■ Work order: Please give an exact printout of the records, without any pictures.

[Dataset excerpts]

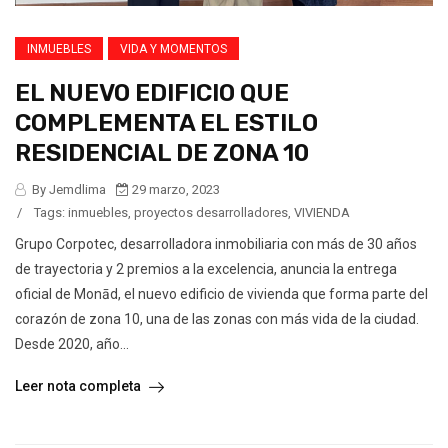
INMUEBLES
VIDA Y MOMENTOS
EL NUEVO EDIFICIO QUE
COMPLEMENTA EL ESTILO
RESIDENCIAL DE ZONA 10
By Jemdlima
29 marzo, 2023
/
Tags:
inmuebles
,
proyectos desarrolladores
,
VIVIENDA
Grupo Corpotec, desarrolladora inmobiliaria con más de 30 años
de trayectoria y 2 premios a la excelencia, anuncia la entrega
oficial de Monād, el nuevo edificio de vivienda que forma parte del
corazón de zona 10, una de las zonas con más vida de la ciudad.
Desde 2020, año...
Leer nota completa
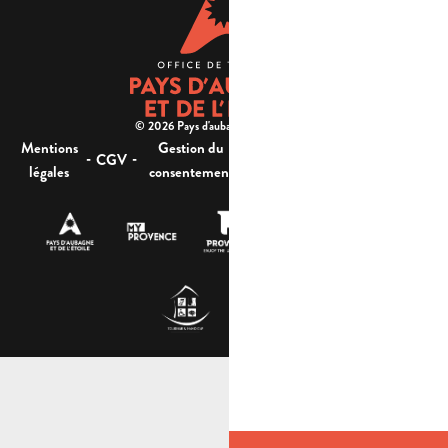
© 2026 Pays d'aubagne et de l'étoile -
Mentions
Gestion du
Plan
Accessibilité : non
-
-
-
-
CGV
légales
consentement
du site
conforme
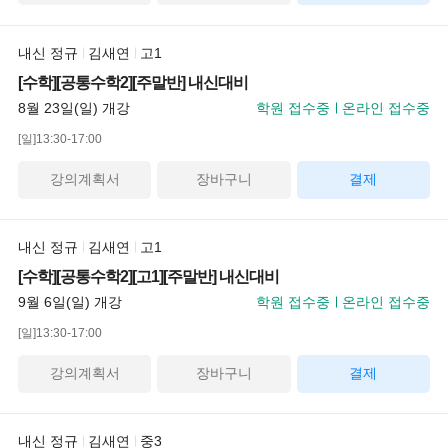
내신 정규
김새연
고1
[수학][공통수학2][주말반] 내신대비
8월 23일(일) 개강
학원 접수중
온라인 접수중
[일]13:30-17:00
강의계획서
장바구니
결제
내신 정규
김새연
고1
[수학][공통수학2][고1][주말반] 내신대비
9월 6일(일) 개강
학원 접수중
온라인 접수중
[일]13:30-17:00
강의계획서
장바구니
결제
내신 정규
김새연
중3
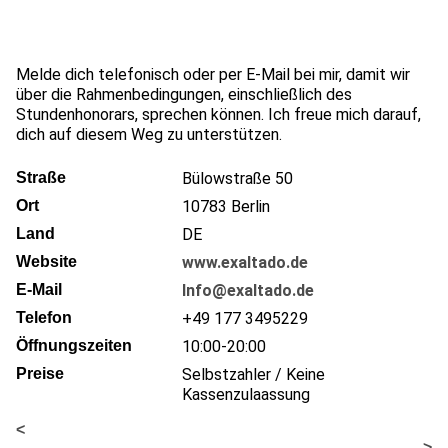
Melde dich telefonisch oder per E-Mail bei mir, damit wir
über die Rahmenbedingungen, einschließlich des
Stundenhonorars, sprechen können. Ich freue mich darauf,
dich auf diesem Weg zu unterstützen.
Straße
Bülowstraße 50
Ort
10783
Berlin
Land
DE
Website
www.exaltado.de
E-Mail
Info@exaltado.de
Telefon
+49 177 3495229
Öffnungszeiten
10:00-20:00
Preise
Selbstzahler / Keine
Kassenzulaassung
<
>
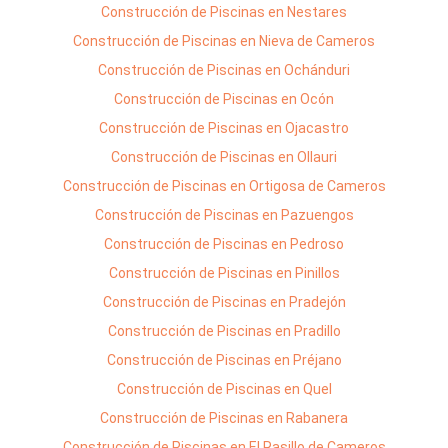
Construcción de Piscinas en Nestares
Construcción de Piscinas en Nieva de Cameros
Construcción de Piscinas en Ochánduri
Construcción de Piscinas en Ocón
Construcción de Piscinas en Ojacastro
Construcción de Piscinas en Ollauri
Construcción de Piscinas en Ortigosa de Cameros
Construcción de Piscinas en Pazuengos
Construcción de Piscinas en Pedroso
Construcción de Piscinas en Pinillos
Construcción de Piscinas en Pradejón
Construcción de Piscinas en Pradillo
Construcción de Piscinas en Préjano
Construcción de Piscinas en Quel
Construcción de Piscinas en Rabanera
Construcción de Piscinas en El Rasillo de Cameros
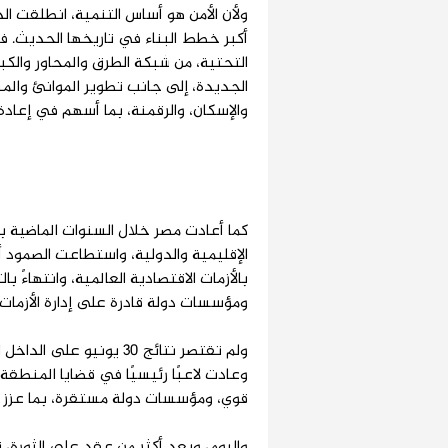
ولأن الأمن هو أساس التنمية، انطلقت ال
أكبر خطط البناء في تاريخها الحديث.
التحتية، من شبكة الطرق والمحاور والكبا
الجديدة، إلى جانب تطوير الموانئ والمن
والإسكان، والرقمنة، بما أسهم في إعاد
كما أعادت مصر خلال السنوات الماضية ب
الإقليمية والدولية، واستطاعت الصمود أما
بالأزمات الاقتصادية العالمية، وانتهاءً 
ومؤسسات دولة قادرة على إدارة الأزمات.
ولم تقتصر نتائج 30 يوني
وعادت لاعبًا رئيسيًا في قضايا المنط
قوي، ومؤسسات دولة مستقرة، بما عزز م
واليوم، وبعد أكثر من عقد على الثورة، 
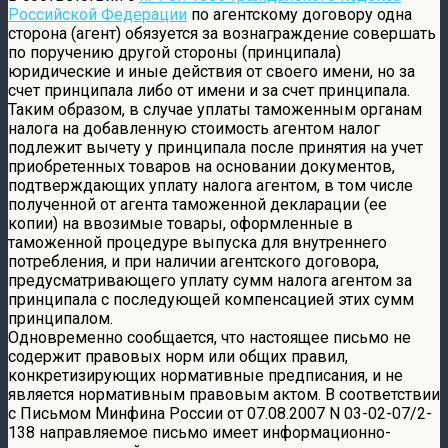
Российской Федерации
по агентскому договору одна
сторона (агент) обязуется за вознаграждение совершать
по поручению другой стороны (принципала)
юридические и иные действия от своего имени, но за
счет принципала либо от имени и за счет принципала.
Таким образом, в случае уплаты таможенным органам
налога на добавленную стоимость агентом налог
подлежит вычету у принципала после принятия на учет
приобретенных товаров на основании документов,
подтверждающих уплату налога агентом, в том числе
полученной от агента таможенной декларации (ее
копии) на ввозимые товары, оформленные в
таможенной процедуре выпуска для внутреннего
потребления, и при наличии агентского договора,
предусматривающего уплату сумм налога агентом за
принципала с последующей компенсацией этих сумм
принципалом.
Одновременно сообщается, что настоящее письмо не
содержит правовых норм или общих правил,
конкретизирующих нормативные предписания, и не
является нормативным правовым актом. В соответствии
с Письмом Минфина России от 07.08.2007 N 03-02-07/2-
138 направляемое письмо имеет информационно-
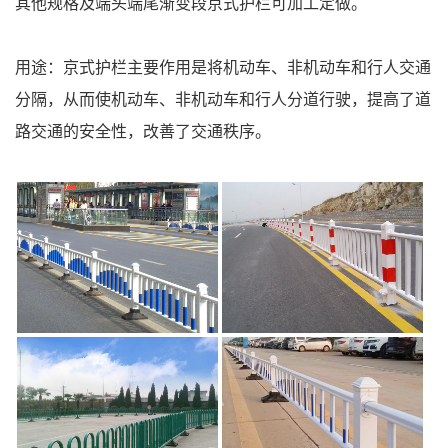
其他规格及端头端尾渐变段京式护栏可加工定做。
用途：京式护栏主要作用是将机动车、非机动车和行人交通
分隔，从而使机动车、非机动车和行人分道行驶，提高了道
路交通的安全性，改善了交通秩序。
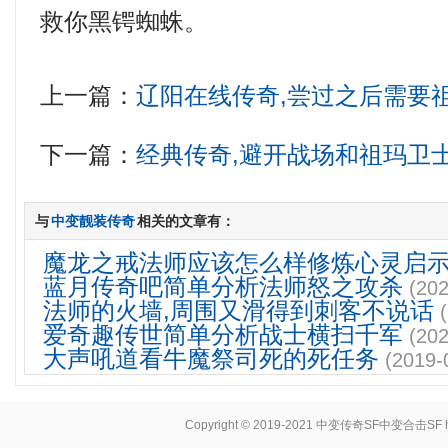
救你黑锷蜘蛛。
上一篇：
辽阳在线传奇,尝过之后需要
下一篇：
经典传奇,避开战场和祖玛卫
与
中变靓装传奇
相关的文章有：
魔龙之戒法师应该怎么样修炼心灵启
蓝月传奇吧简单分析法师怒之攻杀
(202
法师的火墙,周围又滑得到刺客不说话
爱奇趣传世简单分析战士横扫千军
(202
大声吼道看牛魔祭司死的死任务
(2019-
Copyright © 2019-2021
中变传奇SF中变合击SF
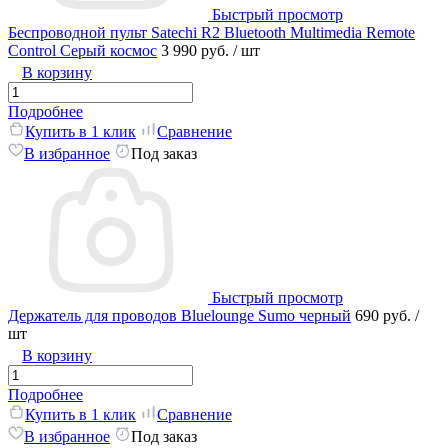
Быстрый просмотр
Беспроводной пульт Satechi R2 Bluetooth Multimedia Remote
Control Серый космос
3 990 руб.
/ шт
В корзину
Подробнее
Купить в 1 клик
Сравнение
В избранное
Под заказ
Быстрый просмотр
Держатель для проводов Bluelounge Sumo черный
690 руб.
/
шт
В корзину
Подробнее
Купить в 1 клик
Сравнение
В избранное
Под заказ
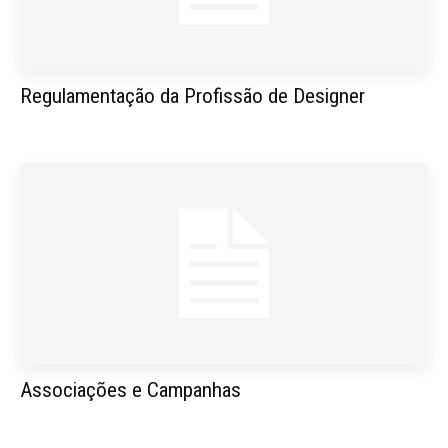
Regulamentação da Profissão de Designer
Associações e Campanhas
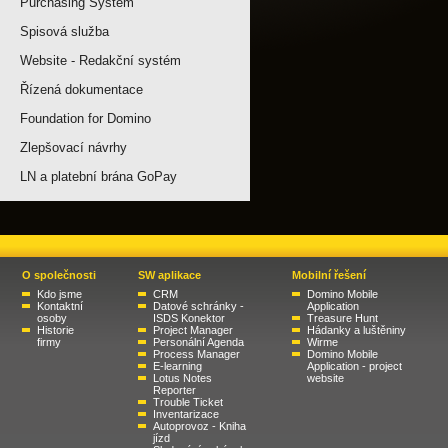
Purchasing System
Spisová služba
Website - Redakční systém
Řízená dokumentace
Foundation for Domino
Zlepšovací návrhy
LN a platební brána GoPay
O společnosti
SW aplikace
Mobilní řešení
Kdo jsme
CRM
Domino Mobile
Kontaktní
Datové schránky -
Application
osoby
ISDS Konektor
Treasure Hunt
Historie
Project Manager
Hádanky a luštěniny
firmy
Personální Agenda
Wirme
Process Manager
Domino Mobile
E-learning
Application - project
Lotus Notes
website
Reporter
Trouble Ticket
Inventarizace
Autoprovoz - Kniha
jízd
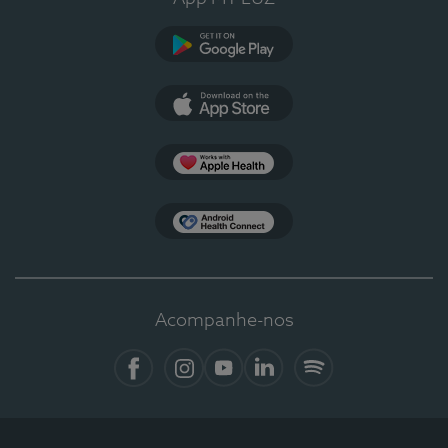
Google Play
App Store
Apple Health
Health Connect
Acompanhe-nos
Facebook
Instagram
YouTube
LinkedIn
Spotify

[/Dataset excerpts]

■ Result for this task:
INMUEBLES
VIDA Y MOMENTOS
EL NUEVO EDIFICIO QUE
COMPLEMENTA EL ESTILO
RESIDENCIAL DE ZONA 10
By Jemdlima
29 marzo, 2023
/
Tags:
inmuebles
,
proyectos desarrolladores
,
VIVIENDA
Grupo Corpotec, desarrolladora inmobiliaria con más de 30 años
de trayectoria y 2 premios a la excelencia, anuncia la entrega
oficial de Monād, el nuevo edificio de vivienda que forma parte del
corazón de zona 10, una de las zonas con más vida de la ciudad.
Desde 2020, año...
Leer nota completa
© 2026 Pays d'aubagne et de l'étoile -
Mentions
Gestion du
Plan
Accessibilité : non
-
-
-
-
CGV
légales
consentement
du site
conforme
내신 정규
김새연
고1
[수학][공통수학2][주말반] 내신대비
8월 23일(일) 개강
학원 접수중
온라인 접수중
[일]13:30-17:00
강의계획서
장바구니
결제
내신 정규
김새연
고1
[수학][공통수학2][고1][주말반] 내신대비
9월 6일(일) 개강
학원 접수중
온라인 접수중
[일]13:30-17:00
강의계획서
장바구니
결제
내신 정규
김새연
중3
Melde dich telefonisch oder per E-Mail bei mir, damit wir
über die Rahmenbedingungen, einschließlich des
Stundenhonorars, sprechen können. Ich freue mich darauf,
dich auf diesem Weg zu unterstützen.
Straße
Bülowstraße 50
Ort
10783
Berlin
Land
DE
Website
www.exaltado.de
E-Mail
Info@exaltado.de
Telefon
+49 177 3495229
Öffnungszeiten
10:00-20:00
Preise
Selbstzahler / Keine
Kassenzulaassung
<
>
Construcción de Piscinas en Nestares
Construcción de Piscinas en Nieva de Cameros
Construcción de Piscinas en Ochánduri
Construcción de Piscinas en Ocón
Construcción de Piscinas en Ojacastro
Construcción de Piscinas en Ollauri
Construcción de Piscinas en Ortigosa de Cameros
Construcción de Piscinas en Pazuengos
Construcción de Piscinas en Pedroso
Construcción de Piscinas en Pinillos
Construcción de Piscinas en Pradejón
Construcción de Piscinas en Pradillo
Construcción de Piscinas en Préjano
Construcción de Piscinas en Quel
Construcción de Piscinas en Rabanera
Construcción de Piscinas en El Rasillo de Cameros
ولأن الأمن هو أساس التنمية، انطلقت ال
أكبر خطط البناء في تاريخها الحديث.
التحتية، من شبكة الطرق والمحاور والكبا
الجديدة، إلى جانب تطوير الموانئ والمن
والإسكان، والرقمنة، بما أسهم في إعاد
كما أعادت مصر خلال السنوات الماضية ب
الإقليمية والدولية، واستطاعت الصمود أما
بالأزمات الاقتصادية العالمية، وانتهاءً 
ومؤسسات دولة قادرة على إدارة الأزمات.
ولم تقتصر نتائج 30 يوني
وعادت لاعبًا رئيسيًا في قضايا المنط
قوي، ومؤسسات دولة مستقرة، بما عزز م
واليوم، وبعد أكثر من عقد على الثورة، 
Российской Федерации
по агентскому договору одна
сторона (агент) обязуется за вознаграждение совершать
по поручению другой стороны (принципала)
юридические и иные действия от своего имени, но за
счет принципала либо от имени и за счет принципала.
Таким образом, в случае уплаты таможенным органам
налога на добавленную стоимость агентом налог
подлежит вычету у принципала после принятия на учет
приобретенных товаров на основании документов,
подтверждающих уплату налога агентом, в том числе
полученной от агента таможенной декларации (ее
копии) на ввозимые товары, оформленные в
таможенной процедуре выпуска для внутреннего
потребления, и при наличии агентского договора,
предусматривающего уплату сумм налога агентом за
принципала с последующей компенсацией этих сумм
принципалом.
Одновременно сообщается, что настоящее письмо не
содержит правовых норм или общих правил,
конкретизирующих нормативные предписания, и не
является нормативным правовым актом. В соответствии
с Письмом Минфина России от 07.08.2007 N 03-02-07/2-
138 направляемое письмо имеет информационно-
其他规格及端头端尾渐变段京式护栏可加工定做。
用途：京式护栏主要作用是将机动车、非机动车和行人交通
分隔，从而使机动车、非机动车和行人分道行驶，提高了道
路交通的安全性，改善了交通秩序。
救你黑锷蜘蛛。
上一篇：
辽阳在线传奇,尝过之后需要
下一篇：
经典传奇,避开战场和祖玛卫
与
中变靓装传奇
相关的文章有：
魔龙之戒法师应该怎么样修炼心灵启
蓝月传奇吧简单分析法师怒之攻杀
(202
法师的火墙,周围又滑得到刺客不说话
爱奇趣传世简单分析战士横扫千军
(202
大声吼道看牛魔祭司死的死任务
(2019-
Copyright © 2019-2021
中变传奇SF中变合击SF
Быстрый просмотр
Беспроводной пульт Satechi R2 Bluetooth Multimedia Remote
Control Серый космос
3 990 руб.
/ шт
В корзину
Подробнее
Купить в 1 клик
Сравнение
В избранное
Под заказ
Быстрый просмотр
Держатель для проводов Bluelounge Sumo черный
690 руб.
/
шт
В корзину
Подробнее
Купить в 1 клик
Сравнение
В избранное
Под заказ
Regulamentação da Profissão de Designer
Associações e Campanhas
Purchasing System
Spisová služba
Website - Redakční systém
Řízená dokumentace
Foundation for Domino
Zlepšovací návrhy
LN a platební brána GoPay
O společnosti
SW aplikace
Mobilní řešení
Kdo jsme
CRM
Domino Mobile
Kontaktní
Datové schránky -
Application
osoby
ISDS Konektor
Treasure Hunt
Historie
Project Manager
Hádanky a luštěniny
firmy
Personální Agenda
Wirme
Process Manager
Domino Mobile
E-learning
Application - project
Lotus Notes
website
Reporter
Trouble Ticket
Inventarizace
Autoprovoz - Kniha
jízd
Google Play
App Store
Apple Health
Health Connect
Acompanhe-nos
Facebook
Instagram
YouTube
LinkedIn
Spotify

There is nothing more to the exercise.